What to produce =>
Below are several entries. Transcribe exactly those lines that fall from the one with "width=490 pixels, height=2576 pixels." through the one with "This screenshot has width=418, height=2576.", end lines included.

Input =>
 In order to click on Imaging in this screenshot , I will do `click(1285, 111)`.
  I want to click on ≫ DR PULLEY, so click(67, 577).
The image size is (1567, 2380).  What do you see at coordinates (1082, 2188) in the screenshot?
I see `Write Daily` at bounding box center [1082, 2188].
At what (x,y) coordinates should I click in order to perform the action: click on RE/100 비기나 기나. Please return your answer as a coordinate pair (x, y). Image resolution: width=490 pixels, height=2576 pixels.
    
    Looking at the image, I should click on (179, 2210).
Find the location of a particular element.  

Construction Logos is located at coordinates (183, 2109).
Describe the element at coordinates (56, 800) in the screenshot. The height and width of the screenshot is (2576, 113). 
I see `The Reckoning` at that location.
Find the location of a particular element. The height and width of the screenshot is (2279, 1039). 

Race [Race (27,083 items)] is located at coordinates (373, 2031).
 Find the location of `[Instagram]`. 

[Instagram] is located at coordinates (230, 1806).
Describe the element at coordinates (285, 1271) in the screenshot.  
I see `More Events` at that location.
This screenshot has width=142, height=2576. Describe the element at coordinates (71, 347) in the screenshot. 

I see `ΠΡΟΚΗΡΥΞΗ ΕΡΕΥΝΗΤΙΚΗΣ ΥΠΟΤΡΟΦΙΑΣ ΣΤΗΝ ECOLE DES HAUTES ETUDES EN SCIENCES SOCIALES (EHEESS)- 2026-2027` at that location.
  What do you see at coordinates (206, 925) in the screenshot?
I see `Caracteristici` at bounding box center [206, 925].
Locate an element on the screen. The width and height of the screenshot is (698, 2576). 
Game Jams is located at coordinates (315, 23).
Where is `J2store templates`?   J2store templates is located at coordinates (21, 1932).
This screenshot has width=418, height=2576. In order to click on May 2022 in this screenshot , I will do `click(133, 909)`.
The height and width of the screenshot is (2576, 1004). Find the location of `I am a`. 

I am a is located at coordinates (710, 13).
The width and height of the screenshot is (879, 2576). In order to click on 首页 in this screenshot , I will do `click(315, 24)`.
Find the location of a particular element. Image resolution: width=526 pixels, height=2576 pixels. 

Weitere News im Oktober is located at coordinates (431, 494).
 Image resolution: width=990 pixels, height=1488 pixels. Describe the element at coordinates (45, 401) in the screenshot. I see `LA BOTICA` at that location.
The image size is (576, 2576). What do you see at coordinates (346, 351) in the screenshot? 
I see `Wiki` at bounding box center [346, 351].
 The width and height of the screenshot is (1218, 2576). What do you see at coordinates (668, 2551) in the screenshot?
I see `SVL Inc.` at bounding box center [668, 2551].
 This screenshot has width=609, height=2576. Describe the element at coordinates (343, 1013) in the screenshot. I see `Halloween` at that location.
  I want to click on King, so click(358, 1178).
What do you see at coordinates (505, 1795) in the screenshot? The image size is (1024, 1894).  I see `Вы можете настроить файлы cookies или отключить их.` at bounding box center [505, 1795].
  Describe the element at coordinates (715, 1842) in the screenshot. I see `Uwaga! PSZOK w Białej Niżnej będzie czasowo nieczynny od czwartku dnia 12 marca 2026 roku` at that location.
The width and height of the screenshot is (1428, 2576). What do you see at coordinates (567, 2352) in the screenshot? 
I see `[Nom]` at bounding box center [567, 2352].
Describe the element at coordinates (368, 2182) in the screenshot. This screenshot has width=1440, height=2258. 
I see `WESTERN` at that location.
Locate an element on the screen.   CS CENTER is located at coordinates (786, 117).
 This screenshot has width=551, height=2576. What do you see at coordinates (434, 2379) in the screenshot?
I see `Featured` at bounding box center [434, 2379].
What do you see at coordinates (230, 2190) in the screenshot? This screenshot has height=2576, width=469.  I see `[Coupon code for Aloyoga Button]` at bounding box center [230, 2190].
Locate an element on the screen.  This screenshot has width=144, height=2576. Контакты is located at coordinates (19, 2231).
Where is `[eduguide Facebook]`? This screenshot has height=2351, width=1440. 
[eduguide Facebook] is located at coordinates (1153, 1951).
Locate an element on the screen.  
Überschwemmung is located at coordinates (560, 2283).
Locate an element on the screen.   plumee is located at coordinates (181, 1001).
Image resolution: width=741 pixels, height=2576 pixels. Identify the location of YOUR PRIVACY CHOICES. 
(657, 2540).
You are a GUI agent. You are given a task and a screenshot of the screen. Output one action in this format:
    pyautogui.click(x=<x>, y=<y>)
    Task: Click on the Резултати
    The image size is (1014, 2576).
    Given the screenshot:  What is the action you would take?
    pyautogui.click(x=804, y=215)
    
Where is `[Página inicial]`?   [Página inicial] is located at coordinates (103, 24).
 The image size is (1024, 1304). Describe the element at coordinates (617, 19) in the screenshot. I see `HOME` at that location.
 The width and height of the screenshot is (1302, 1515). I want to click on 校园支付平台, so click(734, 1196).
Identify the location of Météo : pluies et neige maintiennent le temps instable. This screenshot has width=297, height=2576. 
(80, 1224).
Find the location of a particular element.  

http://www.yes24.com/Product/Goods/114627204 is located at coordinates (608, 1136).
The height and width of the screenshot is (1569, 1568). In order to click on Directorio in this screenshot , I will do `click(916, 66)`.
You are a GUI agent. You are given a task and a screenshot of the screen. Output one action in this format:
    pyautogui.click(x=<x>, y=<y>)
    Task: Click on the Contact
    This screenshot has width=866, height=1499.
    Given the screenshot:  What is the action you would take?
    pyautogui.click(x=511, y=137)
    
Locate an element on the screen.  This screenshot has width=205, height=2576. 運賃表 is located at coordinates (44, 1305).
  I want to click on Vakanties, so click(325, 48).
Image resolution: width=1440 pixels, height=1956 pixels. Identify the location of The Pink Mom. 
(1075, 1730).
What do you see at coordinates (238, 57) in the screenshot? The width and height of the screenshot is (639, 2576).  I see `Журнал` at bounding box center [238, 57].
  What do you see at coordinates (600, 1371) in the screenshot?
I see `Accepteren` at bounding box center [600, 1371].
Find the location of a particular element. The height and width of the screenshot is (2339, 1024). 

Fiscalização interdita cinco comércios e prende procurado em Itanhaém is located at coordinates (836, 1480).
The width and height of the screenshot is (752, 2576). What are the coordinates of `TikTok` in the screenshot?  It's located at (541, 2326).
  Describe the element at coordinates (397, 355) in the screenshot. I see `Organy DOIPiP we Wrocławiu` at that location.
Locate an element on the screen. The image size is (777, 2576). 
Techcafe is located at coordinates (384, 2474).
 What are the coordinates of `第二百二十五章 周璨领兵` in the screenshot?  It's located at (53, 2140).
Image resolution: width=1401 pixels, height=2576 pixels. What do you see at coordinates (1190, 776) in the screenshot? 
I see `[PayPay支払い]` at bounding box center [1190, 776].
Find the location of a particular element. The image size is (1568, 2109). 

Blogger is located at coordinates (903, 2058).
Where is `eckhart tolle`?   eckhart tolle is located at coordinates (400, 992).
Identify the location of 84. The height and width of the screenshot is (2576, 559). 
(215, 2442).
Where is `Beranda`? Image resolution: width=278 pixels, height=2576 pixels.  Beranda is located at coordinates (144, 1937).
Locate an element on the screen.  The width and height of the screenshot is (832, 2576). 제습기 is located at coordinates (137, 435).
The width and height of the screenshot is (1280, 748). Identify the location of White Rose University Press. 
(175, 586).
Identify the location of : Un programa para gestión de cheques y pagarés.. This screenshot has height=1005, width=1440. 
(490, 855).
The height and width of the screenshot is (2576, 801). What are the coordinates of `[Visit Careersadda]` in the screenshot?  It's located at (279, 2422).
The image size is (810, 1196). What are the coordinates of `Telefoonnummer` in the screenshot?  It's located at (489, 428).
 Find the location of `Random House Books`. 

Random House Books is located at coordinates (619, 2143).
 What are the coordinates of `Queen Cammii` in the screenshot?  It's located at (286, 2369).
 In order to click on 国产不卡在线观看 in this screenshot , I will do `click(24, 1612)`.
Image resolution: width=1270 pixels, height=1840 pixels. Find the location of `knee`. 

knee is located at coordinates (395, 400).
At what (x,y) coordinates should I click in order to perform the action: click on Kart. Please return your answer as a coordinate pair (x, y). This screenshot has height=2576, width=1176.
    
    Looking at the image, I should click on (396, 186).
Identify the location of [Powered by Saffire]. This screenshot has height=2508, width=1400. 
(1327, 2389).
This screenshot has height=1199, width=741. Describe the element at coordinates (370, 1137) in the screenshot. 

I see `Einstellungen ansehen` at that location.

Answer for this exercise =>
At what (x,y) coordinates should I click in order to perform the action: click on RE/100 비기나 기나. Please return your answer as a coordinate pair (x, y). Image resolution: width=490 pixels, height=2576 pixels.
    
    Looking at the image, I should click on (179, 2210).
Find the location of a particular element.  

Construction Logos is located at coordinates (183, 2109).
Describe the element at coordinates (56, 800) in the screenshot. The height and width of the screenshot is (2576, 113). 
I see `The Reckoning` at that location.
Find the location of a particular element. The height and width of the screenshot is (2279, 1039). 

Race [Race (27,083 items)] is located at coordinates (373, 2031).
 Find the location of `[Instagram]`. 

[Instagram] is located at coordinates (230, 1806).
Describe the element at coordinates (285, 1271) in the screenshot.  
I see `More Events` at that location.
This screenshot has width=142, height=2576. Describe the element at coordinates (71, 347) in the screenshot. 

I see `ΠΡΟΚΗΡΥΞΗ ΕΡΕΥΝΗΤΙΚΗΣ ΥΠΟΤΡΟΦΙΑΣ ΣΤΗΝ ECOLE DES HAUTES ETUDES EN SCIENCES SOCIALES (EHEESS)- 2026-2027` at that location.
  What do you see at coordinates (206, 925) in the screenshot?
I see `Caracteristici` at bounding box center [206, 925].
Locate an element on the screen. The width and height of the screenshot is (698, 2576). 
Game Jams is located at coordinates (315, 23).
Where is `J2store templates`?   J2store templates is located at coordinates (21, 1932).
This screenshot has width=418, height=2576. In order to click on May 2022 in this screenshot , I will do `click(133, 909)`.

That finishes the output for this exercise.